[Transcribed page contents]
+++++
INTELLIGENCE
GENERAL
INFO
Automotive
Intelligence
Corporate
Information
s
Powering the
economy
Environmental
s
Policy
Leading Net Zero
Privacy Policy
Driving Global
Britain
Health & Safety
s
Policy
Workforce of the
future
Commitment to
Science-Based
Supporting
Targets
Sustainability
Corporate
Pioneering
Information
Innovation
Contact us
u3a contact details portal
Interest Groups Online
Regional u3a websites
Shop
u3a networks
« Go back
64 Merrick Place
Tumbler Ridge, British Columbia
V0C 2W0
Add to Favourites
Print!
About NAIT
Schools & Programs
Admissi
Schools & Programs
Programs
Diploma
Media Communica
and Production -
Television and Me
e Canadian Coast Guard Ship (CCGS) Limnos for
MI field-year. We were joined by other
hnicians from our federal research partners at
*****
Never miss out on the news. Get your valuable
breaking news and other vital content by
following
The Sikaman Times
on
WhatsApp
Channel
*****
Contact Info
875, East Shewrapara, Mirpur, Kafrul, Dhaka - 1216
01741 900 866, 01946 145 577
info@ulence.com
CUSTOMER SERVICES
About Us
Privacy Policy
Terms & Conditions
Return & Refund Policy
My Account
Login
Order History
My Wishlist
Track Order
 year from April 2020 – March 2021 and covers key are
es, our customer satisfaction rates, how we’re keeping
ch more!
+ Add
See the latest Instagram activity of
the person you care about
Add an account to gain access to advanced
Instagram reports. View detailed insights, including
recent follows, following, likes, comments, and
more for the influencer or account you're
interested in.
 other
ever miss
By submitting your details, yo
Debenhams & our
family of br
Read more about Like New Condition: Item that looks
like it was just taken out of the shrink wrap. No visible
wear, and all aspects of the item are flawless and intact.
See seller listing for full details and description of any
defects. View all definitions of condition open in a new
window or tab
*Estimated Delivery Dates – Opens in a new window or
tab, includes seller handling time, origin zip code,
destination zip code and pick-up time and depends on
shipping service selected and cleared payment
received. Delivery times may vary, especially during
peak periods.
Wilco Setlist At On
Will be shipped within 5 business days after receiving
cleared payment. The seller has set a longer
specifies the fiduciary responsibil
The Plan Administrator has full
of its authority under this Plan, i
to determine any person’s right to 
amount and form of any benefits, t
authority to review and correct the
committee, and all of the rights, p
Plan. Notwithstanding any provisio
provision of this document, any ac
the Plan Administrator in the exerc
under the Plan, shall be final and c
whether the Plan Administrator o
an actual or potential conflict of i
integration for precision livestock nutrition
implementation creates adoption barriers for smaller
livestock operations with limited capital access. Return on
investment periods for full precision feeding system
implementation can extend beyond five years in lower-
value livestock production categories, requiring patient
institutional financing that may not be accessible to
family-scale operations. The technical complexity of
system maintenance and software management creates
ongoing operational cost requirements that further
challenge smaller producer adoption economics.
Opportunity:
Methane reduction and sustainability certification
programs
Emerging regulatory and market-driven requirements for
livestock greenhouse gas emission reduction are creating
+++++
▶ **Exercise requirements**:
Reproduce the records above in full, without altering a single character.

▶ **Result of the task**:
INTELLIGENCE
GENERAL
INFO
Automotive
Intelligence
Corporate
Information
s
Powering the
economy
Environmental
s
Policy
Leading Net Zero
Privacy Policy
Driving Global
Britain
Health & Safety
s
Policy
Workforce of the
future
Commitment to
Science-Based
Supporting
Targets
Sustainability
Corporate
Pioneering
Information
Innovation
Contact us
u3a contact details portal
Interest Groups Online
Regional u3a websites
Shop
u3a networks
« Go back
64 Merrick Place
Tumbler Ridge, British Columbia
V0C 2W0
Add to Favourites
Print!
About NAIT
Schools & Programs
Admissi
Schools & Programs
Programs
Diploma
Media Communica
and Production -
Television and Me
e Canadian Coast Guard Ship (CCGS) Limnos for
MI field-year. We were joined by other
hnicians from our federal research partners at
*****
Never miss out on the news. Get your valuable
breaking news and other vital content by
following
The Sikaman Times
on
WhatsApp
Channel
*****
Contact Info
875, East Shewrapara, Mirpur, Kafrul, Dhaka - 1216
01741 900 866, 01946 145 577
info@ulence.com
CUSTOMER SERVICES
About Us
Privacy Policy
Terms & Conditions
Return & Refund Policy
My Account
Login
Order History
My Wishlist
Track Order
 year from April 2020 – March 2021 and covers key are
es, our customer satisfaction rates, how we’re keeping
ch more!
+ Add
See the latest Instagram activity of
the person you care about
Add an account to gain access to advanced
Instagram reports. View detailed insights, including
recent follows, following, likes, comments, and
more for the influencer or account you're
interested in.
 other
ever miss
By submitting your details, yo
Debenhams & our
family of br
Read more about Like New Condition: Item that looks
like it was just taken out of the shrink wrap. No visible
wear, and all aspects of the item are flawless and intact.
See seller listing for full details and description of any
defects. View all definitions of condition open in a new
window or tab
*Estimated Delivery Dates – Opens in a new window or
tab, includes seller handling time, origin zip code,
destination zip code and pick-up time and depends on
shipping service selected and cleared payment
received. Delivery times may vary, especially during
peak periods.
Wilco Setlist At On
Will be shipped within 5 business days after receiving
cleared payment. The seller has set a longer
specifies the fiduciary responsibil
The Plan Administrator has full
of its authority under this Plan, i
to determine any person’s right to 
amount and form of any benefits, t
authority to review and correct the
committee, and all of the rights, p
Plan. Notwithstanding any provisio
provision of this document, any ac
the Plan Administrator in the exerc
under the Plan, shall be final and c
whether the Plan Administrator o
an actual or potential conflict of i
integration for precision livestock nutrition
implementation creates adoption barriers for smaller
livestock operations with limited capital access. Return on
investment periods for full precision feeding system
implementation can extend beyond five years in lower-
value livestock production categories, requiring patient
institutional financing that may not be accessible to
family-scale operations. The technical complexity of
system maintenance and software management creates
ongoing operational cost requirements that further
challenge smaller producer adoption economics.
Opportunity:
Methane reduction and sustainability certification
programs
Emerging regulatory and market-driven requirements for
livestock greenhouse gas emission reduction are creating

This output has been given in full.